Steve Goldsmith

Personal information
- Full name: Steven Clive Goldsmith
- Born: 19 December 1964 (age 61) Ashford, Kent
- Batting: Right-handed
- Bowling: Right-arm medium

Domestic team information
- 1986–1987: Kent
- 1988–1992: Derbyshire
- 1993–2003: Norfolk
- FC debut: 2 September 1987 Kent v Warwickshire
- Last FC: 3 July 1992 Derbyshire v Somerset
- LA debut: 17 August 1986 Kent v Sussex
- Last LA: 28 August 2003 Norfolk v Lincolnshire

Career statistics
| Competition | First-class | List A |
| Matches | 75 | 98 |
| Runs scored | 2,646 | 1,435 |
| Batting average | 24.96 | 20.21 |
| 100s/50s | 2/12 | 0/3 |
| Top score | 127 | 67* |
| Balls bowled | 2,898 | 1,987 |
| Wickets | 29 | 39 |
| Bowling average | 54.17 | 43.12 |
| 5 wickets in innings | 0 | 0 |
| 10 wickets in match | 0 | 0 |
| Best bowling | 3/42 | 4/64 |
| Catches/stumpings | 37/– | 34/– |
- Source: CricInfo, 12 October 2017

= Steve Goldsmith (cricketer) =

English cricketer

Steven Clive Goldsmith (born 19 December 1964) is an English former professional cricketer who played first-class cricket for Kent and Derbyshire County Cricket Clubs between 1986 and 1992 before moving to play for Norfolk County Cricket Club in 1993. He was born at Ashford, Kent in 1964 and educated at Simon Langton Grammar School for Boys in Canterbury.

==First-class cricket==
Goldsmith played as a batting all-rounder who bowled right-arm medium-pace deliveries as a "serviceable sixth bowler" in one-day cricket. He first appeared for Kent's Second XI in 1982 and made his senior debut in the 1986 John Player Special League. Aged 22, he made his first-class debut for Kent the following September, after playing what The Times described as "some stunningly confident shots" in a one-day match during August. The paper went on to say that "a great deal more will be heard of him", but he was released by the county at the end of the season after only five senior appearances.

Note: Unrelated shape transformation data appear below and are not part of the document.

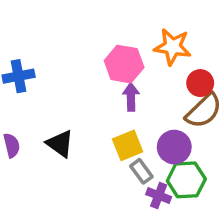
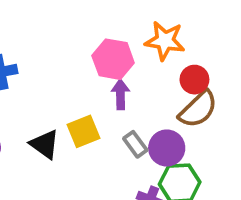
yellow square: (128, 145) -> (83, 131), moved
gray rectangle: (141, 171) -> (135, 144), moved

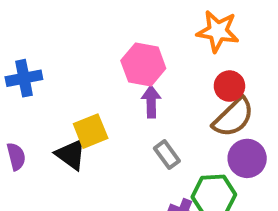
orange star: (165, 41) -> (218, 31), moved
yellow square: (83, 131) -> (91, 131), moved
purple circle: (167, 148) -> (247, 158), moved

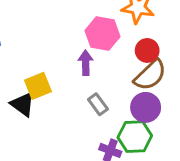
pink hexagon: (143, 64) -> (103, 34), moved
purple circle: (247, 158) -> (146, 107), moved

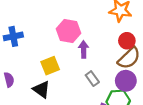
pink hexagon: (103, 34) -> (68, 31), moved
black triangle: (23, 104) -> (41, 89), moved

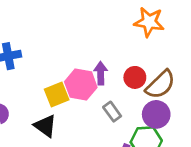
pink hexagon: (68, 31) -> (81, 85), moved
red circle: (127, 41) -> (135, 77), moved

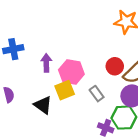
purple arrow: (101, 73) -> (46, 63), moved
yellow square: (57, 94) -> (65, 90), moved

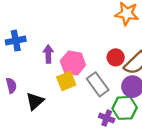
gray rectangle: (97, 94) -> (98, 84), size x1.5
black triangle: (43, 105) -> (35, 101), moved, turned 42

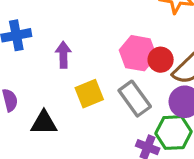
pink hexagon: (73, 63) -> (138, 53), moved
black triangle: (35, 101) -> (44, 123), turned 42

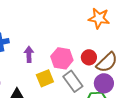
pink hexagon: (138, 53) -> (62, 58), moved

A move to Derbyshire for the start of the 1988 season saw Goldsmith play more regularly and he scored 1,071 runs in his first season with the county. He was a regular member of the team, particularly in one-day cricket and was part of the team which reached the final of the 1988 Benson & Hedges Cup, taking "a wonderful catch" on the boundary in the match. Injuries during 1989 and 1990 restricted his appearances, although he was a member of the Derbyshire team which won the 1990 Sunday League, hitting the winning runs in the match which clinched the trophy. The following season, Goldsmith was the only Derbyshire bowler to hit the stumps in the teams loss to Hertfordshire in a bowl-out in the 1991 NatWest Trophy.

==Move to Norfolk==
Goldsmith made two centuries in his 75 first-class matches, but suffered an injury in 1992, a cut which effectively ended his top-level career. He heard the news of his release by Derbyshire on local radio before having been informed by the county, which later apologised publicly. He moved to play for Norfolk, playing in 90 Minor Counties Championship matches for the county between 1993 and 2003, as well as appearing in the Minor Counties Trophy and 15 List A matches. He took a five-wicket haul in the 1997 Minor Counties Trophy final as Norfolk beat Shropshire at Lord's. and scored ten Minor Counties Championship centuries for the team, including a score of 200 not out in 1993, an innings in which he batted with Roger Finney to set a new record third-wicket partnership of 290 runs.

Consistently one of Norfolk's leading run scorers throughout his time in the team, Goldsmith scored 6,063 Minor Counties Championship runs and took 181 wickets. As well as his ten centuries, he made 39 half-centuries in his 11 seasons, and scored 157 in a Norfolk record fourth-wicket partnership of 195 with Carl Rogers in 1997. At the time he retired he was the ninth leading Championship run scorer in Norfolk history and one of only eight men to have scored a double century for the team, whilst his 917 Championship runs in 1993 are the fourth highest for the county. He played six times for the Minor Counties representative team in the Benson & Hedges Cup in 1995 and 1998.

Goldsmith set up a cricket coaching company in Norfolk and continues to coach in the county, being involved with the Norfolk county team as well as with a variety of other local teams. England international cricketer Olly Stone, who was a Norfolk age-group player, credits Goldsmith with identifying his talent and encouraging him to pursue the sport at a higher level. Goldsmith played for and coached at Vauxhall Mallards in Brundall and was a games coach at Taverham Hall School near Norwich.